TASK PROMPT:
In your transcription, keep every record exact and leave out the pictures.

(Collected data)
Segment Open

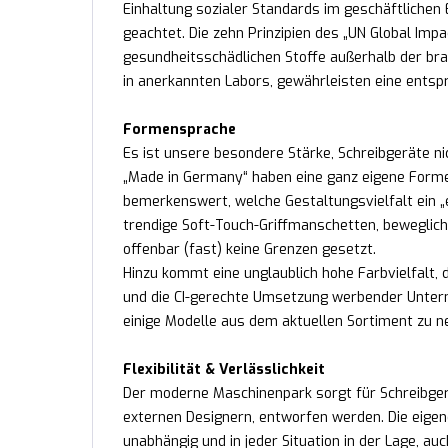
Einhaltung sozialer Standards im geschäftlichen
geachtet. Die zehn Prinzipien des „UN Global Impa
gesundheitsschädlichen Stoffe außerhalb der bra
in anerkannten Labors, gewährleisten eine ents
Formensprache
Es ist unsere besondere Stärke, Schreibgeräte ni
„Made in Germany“ haben eine ganz eigene Formens
bemerkenswert, welche Gestaltungsvielfalt ein „ei
trendige Soft-Touch-Griffmanschetten, beweglich
offenbar (fast) keine Grenzen gesetzt.
Hinzu kommt eine unglaublich hohe Farbvielfalt
und die CI-gerechte Umsetzung werbender Unterne
einige Modelle aus dem aktuellen Sortiment zu n
Flexibilität & Verlässlichkeit
Der moderne Maschinenpark sorgt für Schreibgerä
externen Designern, entworfen werden. Die eigen
unabhängig und in jeder Situation in der Lage, au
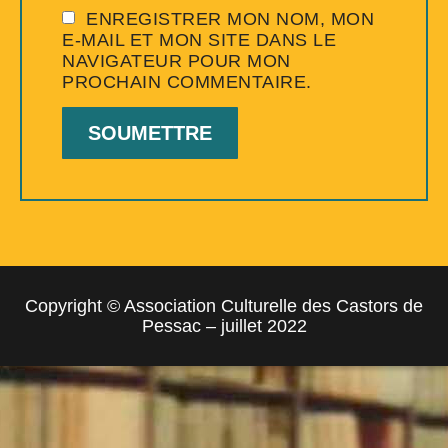
ENREGISTRER MON NOM, MON
E-MAIL ET MON SITE DANS LE
NAVIGATEUR POUR MON
PROCHAIN COMMENTAIRE.
Copyright © Association Culturelle des Castors de
Pessac – juillet 2022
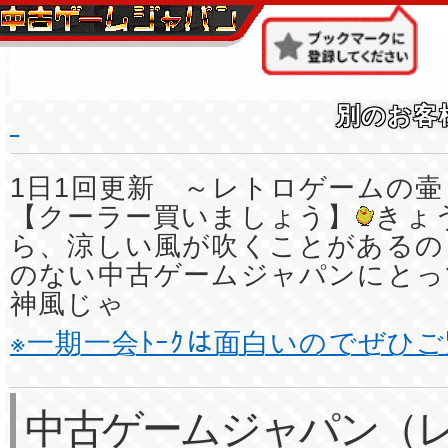
別のお客
1日1回更新 ～レトロゲームの壷
【クーラー買いましょう】
きょ
ら、涼しい風が吹くことがあるの
のない中古ゲームジャパンにとっ
神風じゃ
※一期一会ﾄｰｸは面白いのでぜひ
中古ゲームジャパン（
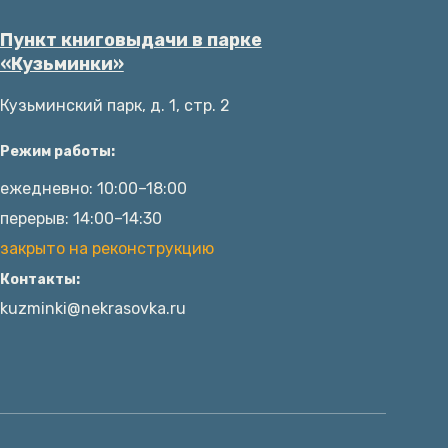
Пункт книговыдачи в парке
«Кузьминки»
Кузьминский парк, д. 1, стр. 2
Режим работы:
ежедневно: 10:00–18:00
перерыв: 14:00–14:30
закрыто на реконструкцию
Контакты:
kuzminki@nekrasovka.ru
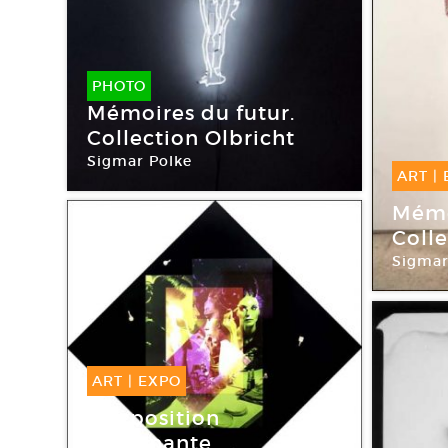
PHOTO
Mémoires du futur.
Collection Olbricht
Sigmar Polke
ART
|
22 O
Mémo
Colle
Sigmar
La mai
ART
|
EXPO
19 Juin -
07 Nov
L’Exposition
2009
rayonnante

Segment Closed

EXERCISE OUTPUT:
Einhaltung sozialer Standards im geschäftlichen
geachtet. Die zehn Prinzipien des „UN Global Impa
gesundheitsschädlichen Stoffe außerhalb der bra
in anerkannten Labors, gewährleisten eine ents
Formensprache
Es ist unsere besondere Stärke, Schreibgeräte ni
„Made in Germany“ haben eine ganz eigene Formens
bemerkenswert, welche Gestaltungsvielfalt ein „ei
trendige Soft-Touch-Griffmanschetten, beweglich
offenbar (fast) keine Grenzen gesetzt.
Hinzu kommt eine unglaublich hohe Farbvielfalt
und die CI-gerechte Umsetzung werbender Unterne
einige Modelle aus dem aktuellen Sortiment zu n
Flexibilität & Verlässlichkeit
Der moderne Maschinenpark sorgt für Schreibgerä
externen Designern, entworfen werden. Die eigen
unabhängig und in jeder Situation in der Lage, au
ENREGISTRER MON NOM, MON
E-MAIL ET MON SITE DANS LE
NAVIGATEUR POUR MON
PROCHAIN COMMENTAIRE.
Copyright © Association Culturelle des Castors de
Pessac – juillet 2022
別のお客
1日1回更新 ～レトロゲームの壷
【クーラー買いましょう】
きょ
ら、涼しい風が吹くことがあるの
のない中古ゲームジャパンにとっ
神風じゃ
※一期一会ﾄｰｸは面白いのでぜひ
中古ゲームジャパン（
Пункт книговыдачи в парке
«Кузьминки»
Кузьминский парк, д. 1, стр. 2
Режим работы:
ежедневно: 10:00–18:00
перерыв: 14:00–14:30
закрыто на реконструкцию
Контакты:
kuzminki@nekrasovka.ru
PHOTO
Mémoires du futur.
Collection Olbricht
Sigmar Polke
ART
|
22 O
Mémo
Colle
Sigmar
La mai
ART
|
EXPO
19 Juin -
07 Nov
L’Exposition
2009
rayonnante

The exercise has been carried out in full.